BRADLEY: Well, I think it's because...

KING: ...anxiety?

BRADLEY: I think it's because he has that kind of money. One thing he said he would not do anything to jeopardize his family, his livelihood or his family, so he never pushed it that far that I think he thought he would lose more than he could afford to lose.

So, I mean here's a guy who makes $35 million a year now just from endorsements and he's not even playing basketball, so he could play three hands of $10,000 a pop at one time and if he lost $30,000 on one hand or on those three hands, he could afford to lose it.

KING: Is he still gambling?

BRADLEY: You know, I think he -- I think Michael Jordan would gamble on anything. I had a friend -- I had a friend Hunter Thompson, the late Hunter Thompson.

KING: Yes, I knew him.

BRADLEY: We used to watch basketball games together and Hunter would say, "I bet Duke scores this time" and I'd say, "Well, I'm not sure." He said, "OK, I bet they don't." I think Michael Jordan is the same way.

KING: Does he discuss the murder of his father?

BRADLEY: He did and I was surprised that he wasn't, he wasn't bitter. He said it's sad that a human being could do that to another human being but he said he had to look at it this way that he had his father for 32 years. And he asked me how many kids grow up having their father with them for 32 years with the kind of attention I got from my dad? And he has to live with that.
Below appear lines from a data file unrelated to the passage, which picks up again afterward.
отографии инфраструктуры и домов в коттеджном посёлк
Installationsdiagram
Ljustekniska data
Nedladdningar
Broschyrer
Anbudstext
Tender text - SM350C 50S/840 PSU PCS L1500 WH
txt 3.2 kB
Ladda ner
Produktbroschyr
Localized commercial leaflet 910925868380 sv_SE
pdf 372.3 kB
KING: Critics of Michael and Tiger Woods both say that they should be more political, more outspoken, more involved in the racial issue. Did you discuss that? BRADLEY: We did talk about that and Michael said that he is at heart an entertainer and he can't live his life for anyone else. And, I asked him about people like Muhammad Ali in his day when he stood up against the Vietnam War, Arthur Ashe when he took on apartheid in South Africa and so many other causes, Jackie Robinson who broke the color barrier in Major League Baseball. And, Michael Jordan said in essence, "I am who I am and I'm an entertainer and I don't have to live my life that way if I don't want to."

KING: And how did you react to that?

BRADLEY: I think everybody is entitled to do what they want to do with their own life. I mean I can't put my morals, my ethics, my drive on someone else. I mean when it's -- there was a song many years ago when it's time for me to die, I'm the one who has to die. So, I can't put what I feel on Michael Jordan.

Now, if I think he should be more outspoken politically that he should take a side in some political issues but he doesn't feel that way and I can't put my standards on him.

KING: Do you find him likeable?

BRADLEY: Oh, tremendously.

KING: I like him a lot.

BRADLEY: He's a likeable guy. He lights up the screen. He is amazing. I mean it was so much fun. I don't know if you know that we saw him in Las Vegas for part of the interview. He does these camps twice a year.

KING: Yes, I know.

BRADLEY: Once with kids, once with older guys. Watching him with these guys who largely play basketball on the weekends he was as intense with them as he would be with NBA players. Why? Because he wants to give them the Michael Jordan experience. I mean and that goes to trash talking too. Michael Jordan was a world class basketball player.

KING: World class.

BRADLEY: He's also a world class trash talker.

KING: We'll take a break and when we come back more with Ed Bradley. The interview airs Sunday night and here's a clip from it.

(BEGIN VIDEO CLIP)

MICHAEL JORDAN: Yes, I've gotten myself into situations where I would not walk away and I pushed the envelope.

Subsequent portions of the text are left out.